**TASK TO COMPLETE**.
In the copy, keep every word of the data below and none of its pictures.

**Stored data entries**.

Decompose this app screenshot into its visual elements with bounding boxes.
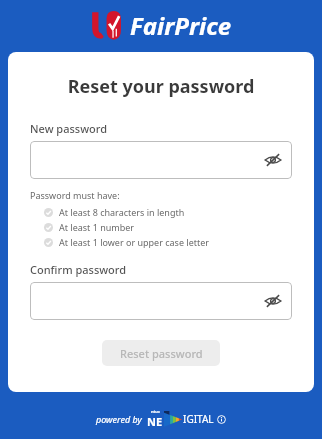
staticText: Password must have: <box>30 189 120 201</box>
staticText: Reset password <box>120 346 203 361</box>
staticText: NE <box>147 414 163 429</box>
button[interactable]: Show password <box>30 141 292 179</box>
staticText: FairPrice <box>130 9 232 42</box>
staticText: IGITAL <box>183 412 214 426</box>
staticText: New password <box>30 121 108 136</box>
staticText: At least 1 lower or upper case letter <box>59 236 210 248</box>
staticText: powered by <box>96 413 142 425</box>
other: FairPrice logo <box>90 9 126 41</box>
button[interactable]: Show password <box>30 282 292 320</box>
button[interactable]: Information <box>217 415 226 424</box>
staticText: Reset your password <box>30 74 292 99</box>
button[interactable]: Reset password <box>102 340 220 366</box>
staticText: At least 1 number <box>59 221 135 233</box>
staticText: Confirm password <box>30 262 127 277</box>
button[interactable]: Show password <box>264 294 282 308</box>
button[interactable]: Show password <box>264 153 282 167</box>
staticText: ntuc <box>151 409 160 414</box>
other: NE Digital <box>164 411 182 428</box>
staticText: At least 8 characters in length <box>59 206 185 218</box>
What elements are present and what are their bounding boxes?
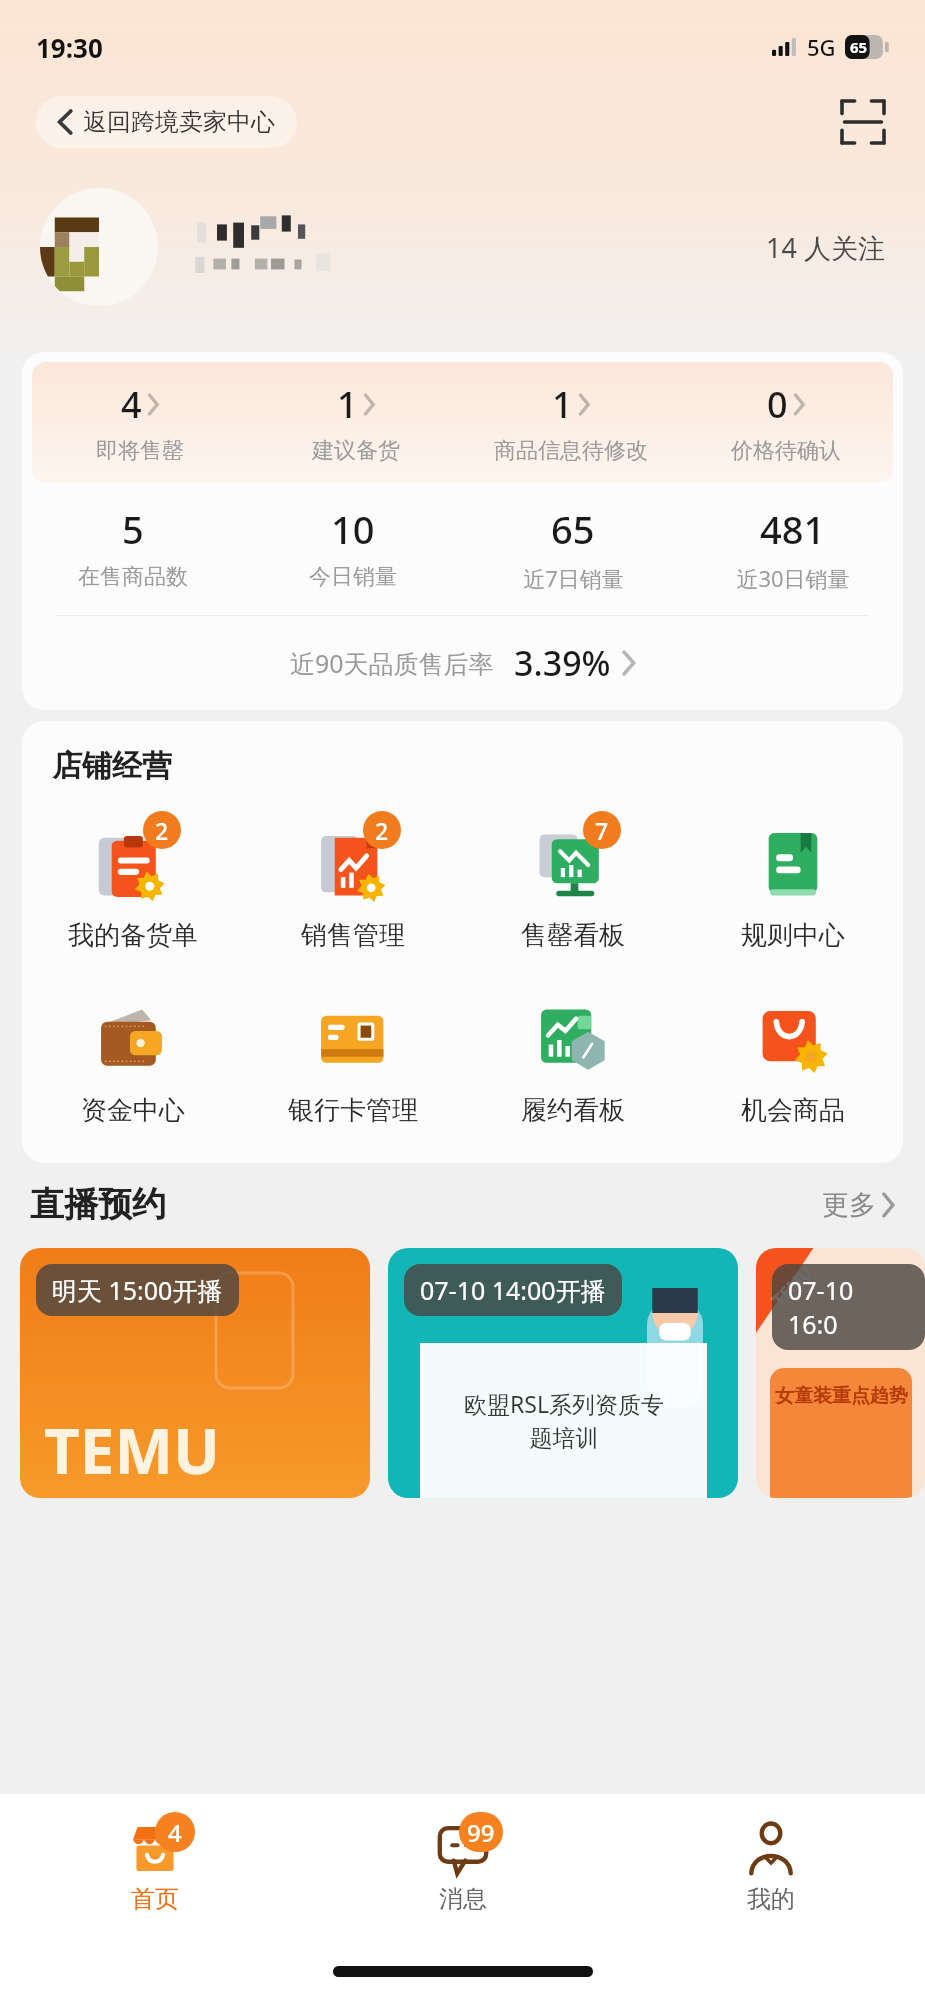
button[interactable]: 2	[22, 811, 243, 952]
staticText: 1	[552, 380, 573, 429]
button[interactable]: 99	[309, 1794, 617, 1914]
staticText: 首页	[131, 1884, 179, 1914]
button[interactable]: 履约看板	[463, 986, 683, 1127]
button[interactable]: 明天 15:00开播	[20, 1248, 370, 1498]
button[interactable]: 更多	[822, 1188, 895, 1222]
button[interactable]: 4	[0, 1794, 309, 1914]
button[interactable]: Scan QR code	[837, 96, 889, 148]
staticText: 5G	[807, 32, 836, 62]
button[interactable]: 规则中心	[683, 811, 903, 952]
staticText: 我的	[747, 1884, 795, 1914]
button[interactable]: 0	[678, 380, 893, 465]
staticText: 481	[760, 503, 826, 555]
staticText: 近30日销量	[736, 563, 850, 593]
staticText: 我的备货单	[68, 919, 198, 952]
staticText: 机会商品	[741, 1094, 845, 1127]
button[interactable]: 机会商品	[683, 986, 903, 1127]
staticText: 直播预约	[30, 1183, 166, 1226]
staticText: 价格待确认	[731, 437, 841, 465]
staticText: 资金中心	[81, 1094, 185, 1127]
staticText: 4	[168, 1816, 182, 1849]
staticText: 今日销量	[309, 563, 397, 591]
button[interactable]: TEMU	[756, 1248, 925, 1498]
button[interactable]: 1	[463, 380, 678, 465]
staticText: 10	[331, 503, 375, 555]
staticText: 售罄看板	[521, 919, 625, 952]
staticText: 店铺经营	[52, 747, 172, 785]
button[interactable]: 7	[463, 811, 683, 952]
staticText: 2	[375, 815, 389, 846]
staticText: 返回跨境卖家中心	[83, 107, 275, 137]
button[interactable]: 65	[463, 503, 683, 593]
staticText: 65	[551, 503, 595, 555]
staticText: 4	[121, 380, 142, 429]
staticText: 欧盟RSL系列资质专 题培训	[464, 1388, 664, 1453]
staticText: 近90天品质售后率	[290, 646, 494, 680]
staticText: TEMU	[44, 1408, 220, 1492]
staticText: 销售管理	[301, 919, 405, 952]
staticText: 5	[122, 503, 144, 555]
staticText: 0	[767, 380, 788, 429]
button[interactable]: 近90天品质售后率	[22, 616, 903, 710]
button[interactable]: 5	[22, 503, 243, 591]
staticText: 65	[850, 37, 868, 57]
staticText: 2	[155, 815, 169, 846]
staticText: TEMU	[767, 1260, 818, 1311]
button[interactable]: 2	[243, 811, 463, 952]
staticText: 近7日销量	[523, 563, 624, 593]
staticText: 明天 15:00开播	[52, 1273, 223, 1307]
button[interactable]: 481	[683, 503, 903, 593]
button[interactable]: 我的	[617, 1794, 925, 1914]
staticText: 99	[467, 1816, 495, 1849]
staticText: 7	[595, 815, 609, 846]
staticText: 更多	[822, 1188, 876, 1222]
staticText: 商品信息待修改	[494, 437, 648, 465]
staticText: 履约看板	[521, 1094, 625, 1127]
staticText: 07-10 14:00开播	[420, 1273, 606, 1307]
button[interactable]: 欧盟RSL系列资质专 题培训	[388, 1248, 738, 1498]
button[interactable]: 银行卡管理	[243, 986, 463, 1127]
staticText: 14 人关注	[766, 229, 885, 266]
staticText: 19:30	[36, 30, 103, 65]
button[interactable]: 4	[32, 380, 248, 465]
staticText: 银行卡管理	[288, 1094, 418, 1127]
staticText: 在售商品数	[78, 563, 188, 591]
staticText: 即将售罄	[96, 437, 184, 465]
staticText: 3.39%	[514, 640, 611, 686]
staticText: 消息	[439, 1884, 487, 1914]
button[interactable]: 10	[243, 503, 463, 591]
staticText: 07-10 16:0	[788, 1273, 909, 1341]
staticText: 女童装重点趋势	[775, 1384, 908, 1408]
staticText: 1	[337, 380, 358, 429]
staticText: 建议备货	[312, 437, 400, 465]
button[interactable]: 返回跨境卖家中心	[36, 96, 297, 148]
button[interactable]: 资金中心	[22, 986, 243, 1127]
staticText: 规则中心	[741, 919, 845, 952]
button[interactable]: 1	[248, 380, 463, 465]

**ANSWER AREA**.
Decompose this app screenshot into its visual elements with bounding boxes.
staticText: Password must have: <box>30 189 120 201</box>
staticText: Reset password <box>120 346 203 361</box>
staticText: NE <box>147 414 163 429</box>
button[interactable]: Show password <box>30 141 292 179</box>
staticText: FairPrice <box>130 9 232 42</box>
staticText: IGITAL <box>183 412 214 426</box>
staticText: New password <box>30 121 108 136</box>
staticText: At least 1 lower or upper case letter <box>59 236 210 248</box>
staticText: powered by <box>96 413 142 425</box>
other: FairPrice logo <box>90 9 126 41</box>
button[interactable]: Show password <box>30 282 292 320</box>
button[interactable]: Information <box>217 415 226 424</box>
staticText: Reset your password <box>30 74 292 99</box>
button[interactable]: Reset password <box>102 340 220 366</box>
staticText: At least 1 number <box>59 221 135 233</box>
staticText: Confirm password <box>30 262 127 277</box>
button[interactable]: Show password <box>264 294 282 308</box>
button[interactable]: Show password <box>264 153 282 167</box>
staticText: ntuc <box>151 409 160 414</box>
other: NE Digital <box>164 411 182 428</box>
staticText: At least 8 characters in length <box>59 206 185 218</box>
What elements are present and what are their bounding boxes?
button[interactable]: 2	[22, 811, 243, 952]
staticText: 1	[552, 380, 573, 429]
button[interactable]: 99	[309, 1794, 617, 1914]
staticText: 首页	[131, 1884, 179, 1914]
button[interactable]: 履约看板	[463, 986, 683, 1127]
button[interactable]: 明天 15:00开播	[20, 1248, 370, 1498]
button[interactable]: 更多	[822, 1188, 895, 1222]
button[interactable]: 4	[0, 1794, 309, 1914]
button[interactable]: Scan QR code	[837, 96, 889, 148]
staticText: 5G	[807, 32, 836, 62]
button[interactable]: 规则中心	[683, 811, 903, 952]
staticText: 我的	[747, 1884, 795, 1914]
button[interactable]: 0	[678, 380, 893, 465]
staticText: 481	[760, 503, 826, 555]
staticText: 近30日销量	[736, 563, 850, 593]
staticText: 我的备货单	[68, 919, 198, 952]
staticText: 机会商品	[741, 1094, 845, 1127]
button[interactable]: 机会商品	[683, 986, 903, 1127]
staticText: 直播预约	[30, 1183, 166, 1226]
staticText: 价格待确认	[731, 437, 841, 465]
staticText: 资金中心	[81, 1094, 185, 1127]
staticText: 4	[168, 1816, 182, 1849]
staticText: 今日销量	[309, 563, 397, 591]
button[interactable]: TEMU	[756, 1248, 925, 1498]
button[interactable]: 1	[463, 380, 678, 465]
staticText: 10	[331, 503, 375, 555]
staticText: 售罄看板	[521, 919, 625, 952]
staticText: 店铺经营	[52, 747, 172, 785]
button[interactable]: 7	[463, 811, 683, 952]
staticText: 2	[375, 815, 389, 846]
staticText: 返回跨境卖家中心	[83, 107, 275, 137]
button[interactable]: 65	[463, 503, 683, 593]
staticText: 65	[551, 503, 595, 555]
staticText: 4	[121, 380, 142, 429]
staticText: 欧盟RSL系列资质专 题培训	[464, 1388, 664, 1453]
staticText: 近90天品质售后率	[290, 646, 494, 680]
staticText: TEMU	[44, 1408, 220, 1492]
staticText: 销售管理	[301, 919, 405, 952]
staticText: 5	[122, 503, 144, 555]
staticText: 0	[767, 380, 788, 429]
button[interactable]: 近90天品质售后率	[22, 616, 903, 710]
button[interactable]: 5	[22, 503, 243, 591]
staticText: 65	[850, 37, 868, 57]
staticText: 2	[155, 815, 169, 846]
staticText: TEMU	[767, 1260, 818, 1311]
button[interactable]: 2	[243, 811, 463, 952]
staticText: 近7日销量	[523, 563, 624, 593]
staticText: 明天 15:00开播	[52, 1273, 223, 1307]
button[interactable]: 481	[683, 503, 903, 593]
button[interactable]: 我的	[617, 1794, 925, 1914]
staticText: 99	[467, 1816, 495, 1849]
staticText: 7	[595, 815, 609, 846]
staticText: 更多	[822, 1188, 876, 1222]
staticText: 商品信息待修改	[494, 437, 648, 465]
staticText: 履约看板	[521, 1094, 625, 1127]
staticText: 07-10 14:00开播	[420, 1273, 606, 1307]
button[interactable]: 欧盟RSL系列资质专 题培训	[388, 1248, 738, 1498]
button[interactable]: 银行卡管理	[243, 986, 463, 1127]
staticText: 14 人关注	[766, 229, 885, 266]
staticText: 19:30	[36, 30, 103, 65]
button[interactable]: 4	[32, 380, 248, 465]
staticText: 银行卡管理	[288, 1094, 418, 1127]
staticText: 在售商品数	[78, 563, 188, 591]
staticText: 即将售罄	[96, 437, 184, 465]
staticText: 3.39%	[514, 640, 611, 686]
staticText: 消息	[439, 1884, 487, 1914]
button[interactable]: 10	[243, 503, 463, 591]
staticText: 07-10 16:0	[788, 1273, 909, 1341]
staticText: 女童装重点趋势	[775, 1384, 908, 1408]
staticText: 1	[337, 380, 358, 429]
staticText: 建议备货	[312, 437, 400, 465]
button[interactable]: 返回跨境卖家中心	[36, 96, 297, 148]
button[interactable]: 资金中心	[22, 986, 243, 1127]
staticText: 规则中心	[741, 919, 845, 952]
button[interactable]: 1	[248, 380, 463, 465]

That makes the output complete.